I did so, readily enough; it was a portion of the plunder carried off from Portman Square.

“Come,” again interposed Dubarle, “let us have our game.”

The play began, and— But I will dwell no longer upon this terrible passage in my police experience. Frequently even now the incidents of that night revisit me in dreams, and I awake with a start and cry of terror. In addition to the mental torture I endured, I was suffering under an agonizing thirst, caused by the fever of my blood, and the pressure of the absorbing gag, which still remained in my mouth. It was wonderful I did not lose my senses. At last the game was over; the Swiss won, and sprang to his feet with the roar of a wild beast.

At this moment Madame Jaubert entered the apartment somewhat hastily. “This man below,” she said, “is getting insolent. He has taken it into his tipsy head that you mean to kill your prisoner, and he wont, he says, be involved in a murder, which would be sure to be found out. I told him he was talking absurdly; but he is still not satisfied, so you had better go down and speak to him yourself.”

I afterwards found, it may be as well to mention here, that Madame Jaubert and Martin had been induced to assist in entrapping me, in order that I might be out of the way when a friend of Levasseur’s, who had been committed to Newgate on a serious charge, came to be tried, I being the chief witness against him; and they were both assured that I had nothing more serious to apprehend than a few day’s detention. In addition to a considerable money present, Levasseur had, moreover, promised Madame Jaubert to pay her expenses to Paris, and assist in placing her in business there.

Levasseur muttered a savage imprecation on hearing the woman’s message, and then said, “Come with me, Dubarle; if we cannot convince the fellow, we can at least silence him! Marie Duquesne, you will remain here.”

As soon as they were gone, the woman eyed me with a compassionate expression, and, approaching close to me, said, in a low voice, “Do not be alarmed at their tricks and menaces. After Thursday you will be sure to be released.”

I shook my head, and as distinctly as I could made a gesture with my fettered arms toward the table on which the wine was standing. She understood me. “If,” said she, “you will promise not to call out, I will relieve you of the gag.”

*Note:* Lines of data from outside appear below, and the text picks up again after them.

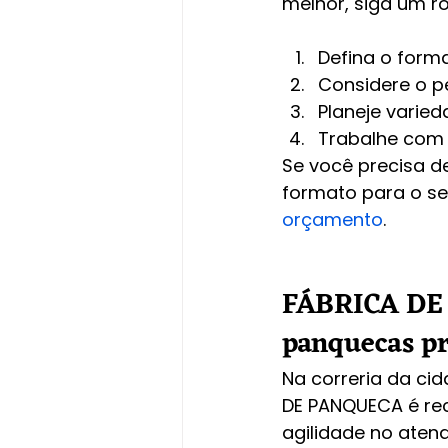
melhor, siga um ro
Defina o forma
Considere o pe
Planeje varied
Trabalhe com 
Se você precisa d
formato para o seu
orçamento
.
FÁBRICA DE 
panquecas pr
Na correria da ci
DE PANQUECA é rec
agilidade no ate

I eagerly nodded compliance. The gag was removed, and she held a cup of wine to my fevered lips. It was a draught from the waters of paradise, and hope, energy, life, were renewed within me as I drank.

“You are deceived,” I said, in a guarded voice, the instant my burning thirst was satisfied. “They intend to murder me, and you will be involved as an accomplice.”

“Nonsense,” she replied. “They have been frightening you, that’s all.”

“I again repeat you are deceived. Release me from these fetters and cords, give me but a chance of at least selling my life as dearly as I can, and the money you told me you stood in need of shall be yours.”

“Hark!” she exclaimed. “They are coming!”

“Bring down a couple of bottles of wine,” said Levasseur, from the bottom of the stairs. Madame Jaubert obeyed the order, and in a few minutes returned.

I renewed my supplications to be released, and was, of course, extremely liberal of promises.

“It is vain talking,” said the woman. “I do not believe they will harm you; but even if it were as you say, it is too late now to retrace my steps. You cannot escape. That fool below is already three-parts intoxicated; they are both armed, and would hesitate at nothing if they but suspected treachery.”

It was vain to urge her. She grew sullen and menacing, and was insisting that the gag should be placed in my mouth, when a thought struck me.

“Levasseur called you Marie Duquesne, just now; but surely your name is Jaubert—is it not?”

“Do not trouble yourself about my name,” she replied. “That is my affair, not yours.”

“Because if you are the Marie Duquesne who once kept a shop in Cranbourne Alley, and lost a child called Marie-Louise, I could tell you something.”

A wild light broke from her dark eyes, and a suppressed scream from her lips. “I am that Marie Duquesne!” she said in a voice tremulous with emotion.

“Then I have to inform you that the child so long supposed to be lost I discovered nearly three weeks ago.”

The woman fairly leaped towards me, clasped me fiercely by the arms, and peering in my face with eyes on fire with insane excitement, hissed out, “You lie—you lie, you dog! You are striving to deceive me! She is in heaven; the angels told me so, long since.”

I do not know, by the way, whether the falsehood I was endeavoring to palm off upon the woman was strictly justifiable or not; but I am fain to believe that there are few moralists that would not, under the circumstances, have acted pretty much as I did.

“If your child was lost when going on an errand to Coventry Street, and her name is Marie-Louise Duquesne, I tell you she is found. How should I otherwise have become acquainted with these particulars?”

“True—true,” she muttered: “How else should he know? Where is she?” added the woman, in tones of agonized intreaty, as she sank down and clasped my knees. “Tell me—tell me, as you hope for life or mercy, where I may find my child?”

“Release me, give me a chance of escape, and tomorrow your child shall be in your arms. Refuse, and the secret dies with me.”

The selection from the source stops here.